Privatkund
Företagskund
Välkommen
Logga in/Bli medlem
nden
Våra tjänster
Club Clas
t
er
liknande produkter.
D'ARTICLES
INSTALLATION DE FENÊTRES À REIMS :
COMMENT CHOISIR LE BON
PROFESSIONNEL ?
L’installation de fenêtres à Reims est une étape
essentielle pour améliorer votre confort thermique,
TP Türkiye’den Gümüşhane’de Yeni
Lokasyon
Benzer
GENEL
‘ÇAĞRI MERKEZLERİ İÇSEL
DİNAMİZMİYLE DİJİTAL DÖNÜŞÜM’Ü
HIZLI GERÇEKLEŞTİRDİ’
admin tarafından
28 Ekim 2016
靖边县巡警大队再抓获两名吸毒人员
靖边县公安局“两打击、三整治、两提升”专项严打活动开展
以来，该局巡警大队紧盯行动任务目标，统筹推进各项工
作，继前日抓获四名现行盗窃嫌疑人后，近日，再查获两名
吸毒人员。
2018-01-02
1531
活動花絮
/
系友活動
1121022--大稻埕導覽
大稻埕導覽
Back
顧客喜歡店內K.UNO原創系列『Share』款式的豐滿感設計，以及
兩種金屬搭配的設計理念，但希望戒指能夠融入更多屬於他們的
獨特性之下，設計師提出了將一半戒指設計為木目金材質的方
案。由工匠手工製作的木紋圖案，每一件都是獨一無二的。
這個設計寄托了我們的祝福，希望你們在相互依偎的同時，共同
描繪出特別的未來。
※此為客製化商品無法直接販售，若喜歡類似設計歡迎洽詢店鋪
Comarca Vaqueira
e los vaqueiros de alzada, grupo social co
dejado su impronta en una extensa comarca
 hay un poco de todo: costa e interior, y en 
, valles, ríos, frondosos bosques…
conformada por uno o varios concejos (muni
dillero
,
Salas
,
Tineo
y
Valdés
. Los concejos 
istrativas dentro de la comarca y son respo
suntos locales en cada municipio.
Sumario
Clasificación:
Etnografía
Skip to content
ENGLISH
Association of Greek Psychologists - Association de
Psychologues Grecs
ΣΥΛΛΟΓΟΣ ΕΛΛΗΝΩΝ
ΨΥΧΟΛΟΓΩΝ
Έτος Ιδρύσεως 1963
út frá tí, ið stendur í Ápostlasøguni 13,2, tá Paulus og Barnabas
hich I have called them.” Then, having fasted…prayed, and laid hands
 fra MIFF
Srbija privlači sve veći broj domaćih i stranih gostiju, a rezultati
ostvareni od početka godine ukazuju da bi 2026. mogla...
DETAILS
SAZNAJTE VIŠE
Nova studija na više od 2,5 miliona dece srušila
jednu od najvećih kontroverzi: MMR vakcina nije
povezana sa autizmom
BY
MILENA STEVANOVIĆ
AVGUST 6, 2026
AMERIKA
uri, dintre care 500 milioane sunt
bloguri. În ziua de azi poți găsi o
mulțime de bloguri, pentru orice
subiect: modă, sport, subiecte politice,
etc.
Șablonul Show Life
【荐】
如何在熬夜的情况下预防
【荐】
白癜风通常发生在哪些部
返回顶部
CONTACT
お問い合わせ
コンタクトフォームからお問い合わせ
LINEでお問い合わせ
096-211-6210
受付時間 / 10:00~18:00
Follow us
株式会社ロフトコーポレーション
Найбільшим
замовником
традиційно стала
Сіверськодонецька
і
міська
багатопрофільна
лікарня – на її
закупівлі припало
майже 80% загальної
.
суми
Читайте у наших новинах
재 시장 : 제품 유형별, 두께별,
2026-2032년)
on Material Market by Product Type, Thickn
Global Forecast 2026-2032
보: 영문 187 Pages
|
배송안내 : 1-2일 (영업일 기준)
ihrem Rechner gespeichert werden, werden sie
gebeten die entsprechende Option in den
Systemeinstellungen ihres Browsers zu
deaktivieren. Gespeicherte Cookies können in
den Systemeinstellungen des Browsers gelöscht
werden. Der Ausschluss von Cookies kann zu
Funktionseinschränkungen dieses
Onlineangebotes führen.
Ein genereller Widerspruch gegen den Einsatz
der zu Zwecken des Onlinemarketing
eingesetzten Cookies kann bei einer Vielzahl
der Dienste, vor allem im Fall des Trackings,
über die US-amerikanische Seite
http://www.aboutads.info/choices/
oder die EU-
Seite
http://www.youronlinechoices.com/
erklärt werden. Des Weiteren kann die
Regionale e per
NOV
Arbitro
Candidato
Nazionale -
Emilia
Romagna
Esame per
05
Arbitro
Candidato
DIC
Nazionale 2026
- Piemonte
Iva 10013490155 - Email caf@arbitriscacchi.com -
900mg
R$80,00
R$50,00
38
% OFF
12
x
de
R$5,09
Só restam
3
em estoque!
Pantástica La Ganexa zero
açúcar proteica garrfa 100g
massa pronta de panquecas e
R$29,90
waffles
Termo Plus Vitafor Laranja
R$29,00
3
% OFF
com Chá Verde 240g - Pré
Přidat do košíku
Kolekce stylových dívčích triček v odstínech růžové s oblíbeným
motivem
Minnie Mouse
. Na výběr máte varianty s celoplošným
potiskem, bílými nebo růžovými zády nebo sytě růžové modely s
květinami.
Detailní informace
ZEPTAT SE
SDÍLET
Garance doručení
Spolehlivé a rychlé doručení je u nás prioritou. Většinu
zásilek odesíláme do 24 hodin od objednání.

* * * * * * * * *

- **TASK REQUIREMENTS**: Write out the lines above, starting at the line that contains "Читайте у наших новинах" and ending with the final line, and nothing else; copy them exactly.

- **WRITTEN RESPONSE**:
Читайте у наших новинах
재 시장 : 제품 유형별, 두께별,
2026-2032년)
on Material Market by Product Type, Thickn
Global Forecast 2026-2032
보: 영문 187 Pages
|
배송안내 : 1-2일 (영업일 기준)
ihrem Rechner gespeichert werden, werden sie
gebeten die entsprechende Option in den
Systemeinstellungen ihres Browsers zu
deaktivieren. Gespeicherte Cookies können in
den Systemeinstellungen des Browsers gelöscht
werden. Der Ausschluss von Cookies kann zu
Funktionseinschränkungen dieses
Onlineangebotes führen.
Ein genereller Widerspruch gegen den Einsatz
der zu Zwecken des Onlinemarketing
eingesetzten Cookies kann bei einer Vielzahl
der Dienste, vor allem im Fall des Trackings,
über die US-amerikanische Seite
http://www.aboutads.info/choices/
oder die EU-
Seite
http://www.youronlinechoices.com/
erklärt werden. Des Weiteren kann die
Regionale e per
NOV
Arbitro
Candidato
Nazionale -
Emilia
Romagna
Esame per
05
Arbitro
Candidato
DIC
Nazionale 2026
- Piemonte
Iva 10013490155 - Email caf@arbitriscacchi.com -
900mg
R$80,00
R$50,00
38
% OFF
12
x
de
R$5,09
Só restam
3
em estoque!
Pantástica La Ganexa zero
açúcar proteica garrfa 100g
massa pronta de panquecas e
R$29,90
waffles
Termo Plus Vitafor Laranja
R$29,00
3
% OFF
com Chá Verde 240g - Pré
Přidat do košíku
Kolekce stylových dívčích triček v odstínech růžové s oblíbeným
motivem
Minnie Mouse
. Na výběr máte varianty s celoplošným
potiskem, bílými nebo růžovými zády nebo sytě růžové modely s
květinami.
Detailní informace
ZEPTAT SE
SDÍLET
Garance doručení
Spolehlivé a rychlé doručení je u nás prioritou. Většinu
zásilek odesíláme do 24 hodin od objednání.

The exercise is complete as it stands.